В последние годы он особенно был раздосадован на тех — порой вполне доброжелательных — критиков, что долдонили о непритязательной легкости его писательской манеры, не перегруженной литературными ассоциациями, не отягощенной «классическим наследием». Помню, как он с нескрываемым раздражением заметил об одном таком знакомом обозревателе: «Когда он пишет о любом советском литературном выдвиженце, о каком-нибудь орденоносном Степан Семеныче, тут у него и Пушкин и Данте прямо с языка не сходят. А когда кто-нибудь сравнит Довлатова хотя бы с Куприным, он сочтет сравнение не по рангу для меня высоким или вовсе смешным.
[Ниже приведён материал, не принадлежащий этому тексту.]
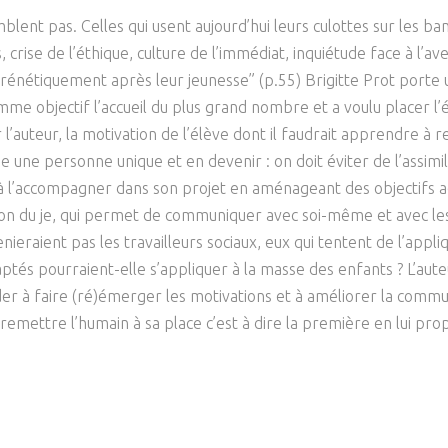
Psychanalyse
Droit
lent pas. Celles qui usent aujourd’hui leurs culottes sur les ba
Violence / Maltraitance
Protection De L'enfance
Psychiatrie
Économie / Emploi
Romans / Médias
s, crise de l’éthique, culture de l’immédiat, inquiétude face à l’
Agression Sexuelle
Accueil – Placement
frénétiquement après leur jeunesse” (p.55) Brigitte Prot porte 
Psychologie
Justice
 comme objectif l’accueil du plus grand nombre et a voulu placer l
Délinquance
Sexualité
Politique
 l’auteur, la motivation de l’élève dont il faudrait apprendre à 
Banlieue
une personne unique et en devenir : on doit éviter de l’assimil
Sociologie
Religion
t à l’accompagner dans son projet en aménageant des objectifs a
tion du je, qui permet de communiquer avec soi-même et avec les
Scolarité
enieraient pas les travailleurs sociaux, eux qui tentent de l’appl
ptés pourraient-elle s’appliquer à la masse des enfants ? L’au
er à faire (ré)émerger les motivations et à améliorer la commun
 remettre l’humain à sa place c’est à dire la première en lui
Я, конечно, и сам вздрагиваю, когда меня сравнивают с Достоевским или извлекают из моих персонажей «русскую душу». Но все-таки, если я принят в литературу как человек более или менее ей не чуждый, значит, и у меня есть какая-то литературная генеалогия».
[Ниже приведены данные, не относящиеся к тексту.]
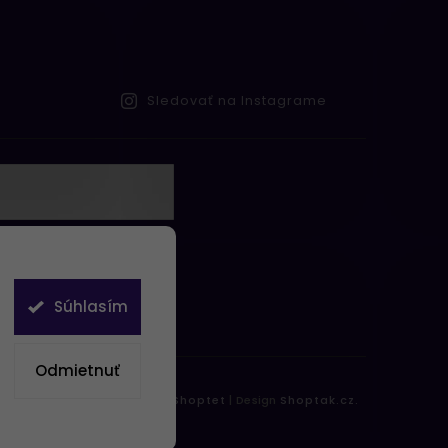
Sledovať na Instagrame
te s
obných údajov
Súhlasím
Odmietnuť
práva vyhradené.
Vytvořil
Shoptet
| Design
Shoptak.cz.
Приведу, кстати, одно из западных сравнений Довлатова с Достоевским, необычайно, по-моему, выразительное и внутренне основательное: «Характеры у Довлатова горят так же ярко, как у Достоевского, но в гораздо более легкомысленном аду» (Адам Гуссов об американском издании «Компромисса»).

Об увлечении Довлатова американской прозой, Шервудом Андерсоном, Хемингуэем, Фолкнером, Сэлинджером можно говорить долго. Оно очевидно — особенно для тех, кто читал его прозу в шестидесятые—семидесятые годы, когда он жил и по мелочам публиковался в Ленинграде, Таллинне и снова в Ленинграде. Вершиной успеха была публикация в «Юности» рассказа — с фотографией автора. На экземпляре журнала Сережа сделал мне в связи с этим торжеством соответствующую дарственную надпись: «Портрет хорош, годится для кино. Но текст — беспрецедентное говно!»

Нужно знать, что все эти публикации, равно как рукописные и машинописные копии довлатовских произведений той поры, бродившие по рукам и оставшиеся на родине, сейчас к печати непригодны. Публиковать что бы то ни было из этих не переработанных позже текстов их автор категорически запретил. Упомянул об этом запрете даже в завещании.